El lugar elegido para realizar la actividad conmemorativa es el Campo Militar San Pedro, ubicado en ruta provincial 82-S, en la zona rural de la localidad de Campo Andino, señalizado como sitio de la memoria ya que se utilizó como un centro de enterramientos clandestinos durante la última dictadura militar.

Con el objetivo de reflexionar y transmitir el pasado reciente y avanzar en la promoción de los derechos humanos y los valores democráticos, fueron invitados a participar estudiantes de distintas escuelas secundarias de la ciudad de Santa Fe, como también la propuesta de una visita guiada destinada a trabajadores y trabajadoras de la comunicación.

En ese sentido, la ministra de Gobierno, Celia Arena, destacó “la importancia de conmemorar un nuevo aniversario de la democracia, que más allá de las diferencias y los colores políticos, hace 40 años sostenemos y defendemos, aunque hoy algunos se atrevan a cuestionarla”.

“Celebro que participen las escuelas secundarias porque siempre creí que somos hijos e hijas de nuestra historia. Y tener memoria supone no sólo una conmemoración sino una responsabilidad. Memoria es llamar a las cosas por su nombre”, enfatizó Arena. Y continuó: “Hoy, el Campo San Pedro nos invita a mirar unos años atrás, pero sobre todo nos compromete a mirar hacia adelante. Llenémoslo de memoria, de verdad y de justicia, que tenemos aún el desafío de construir futuro para rato”.

El Campo San Pedro, originalmente un predio de entrenamiento y maniobras del Ejército Argentino, está ubicado en la zona rural de de Campo Andino, a 12 kilómetros de Laguna Paiva.

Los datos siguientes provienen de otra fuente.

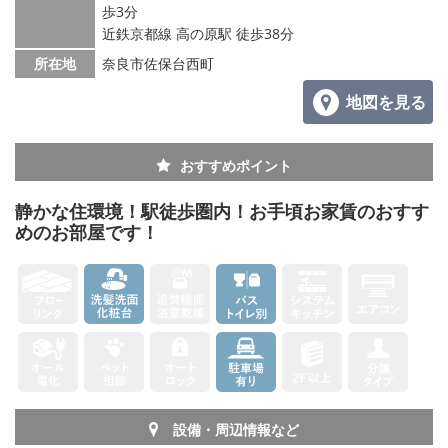
メールでお問い合わせ
歩3分
近鉄京都線 高の原駅 徒歩38分
所在地
奈良市佐保台西町
地図を見る
おすすめポイント
静かな住環境！駅徒歩圏内！お手頃お家賃のおすす
めのお部屋です！
設備・周辺情報など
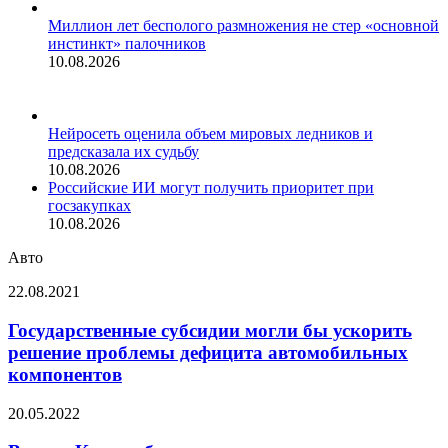
Миллион лет бесполого размножения не стер «основной
инстинкт» палочников
10.08.2026
Нейросеть оценила объем мировых ледников и
предсказала их судьбу
10.08.2026
Российские ИИ могут получить приоритет при
госзакупках
10.08.2026
Авто
Государственные
22.08.2021
субсидии
могли
Государственные субсидии могли бы ускорить
бы
решение проблемы дефицита автомобильных
ускорить
компонентов
решение
проблемы
Власти
20.05.2022
дефицита
Китая
автомобильных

A partir de trabajos de investigación llevados a cabo por organismos gubernamentales y de derechos humanos, y al aporte testimonial de un antiguo encargado civil del campo, de vecinos de la zona y de un ex personal civil de Inteligencia del Ejército, se pudo establecer que el lugar se utilizó como un centro de enterramientos clandestinos durante la última dictadura.

En base a esas investigaciones, en junio de 2010 el Equipo Argentino de Antropología Forense halló una fosa común con los restos de ocho personas. De ellas, seis fueron identificadas: María Esther Ravelo, Gustavo Pon, María Isabel Salinas, Carlos Bosso, Oscar Winkelmann y Miguel D'Andrea, que se encontraban como desaparecidas desde 1977. Los restos de las otras dos todavía no fueron identificados.

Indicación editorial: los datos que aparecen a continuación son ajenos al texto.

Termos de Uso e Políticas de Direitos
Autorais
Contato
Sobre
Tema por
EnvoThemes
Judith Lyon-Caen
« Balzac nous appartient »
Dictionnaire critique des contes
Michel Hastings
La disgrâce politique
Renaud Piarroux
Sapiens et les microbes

En tanto, continúan las tareas encabezadas por antropólogos, geólogos, el Equipo Argentino de Antropología Forense, las secretarías de Derechos Humanos de la provincia y la Nación, que trabajan en la búsqueda de más enterramientos según nuevos testimonios de lugareños.

Se suma el acompañamiento que realizan Protección Civil, la Dirección de Vialidad Provincial y la Unidad Especial del Programa de Protección a Testigos y Querellantes en causas por delitos de Lesa Humanidad del Ministerio de Seguridad de la provincia, la Secretaría de Prácticas Socio Comunitarias del Ministerio de Desarrollo Social, a cargo de Ignacio Martínez Kerz, la colaboración del área Técnica y Arquitectura del Ministerio de Desarrollo Social en materia de señalización del ingreso y el acondicionamiento del entorno de la casona, del trayecto de acceso hasta el sector de la fosa y del espacio para su contemplación.

Entre las gestiones con la Nación, se acordó un permiso precario de uso gratuito a favor de la provincia sobre 20 hectáreas del predio. Eso posibilitó impulsar un proyecto de aprovechamiento de las tierras para transformarlas en un polo productivo de agricultura familiar, en coordinación con los movimientos sociales. Y, de ese modo, abordar integralmente una activa política de Estado de memoria, verdad y justicia, reconocida y prestigiada en el mundo.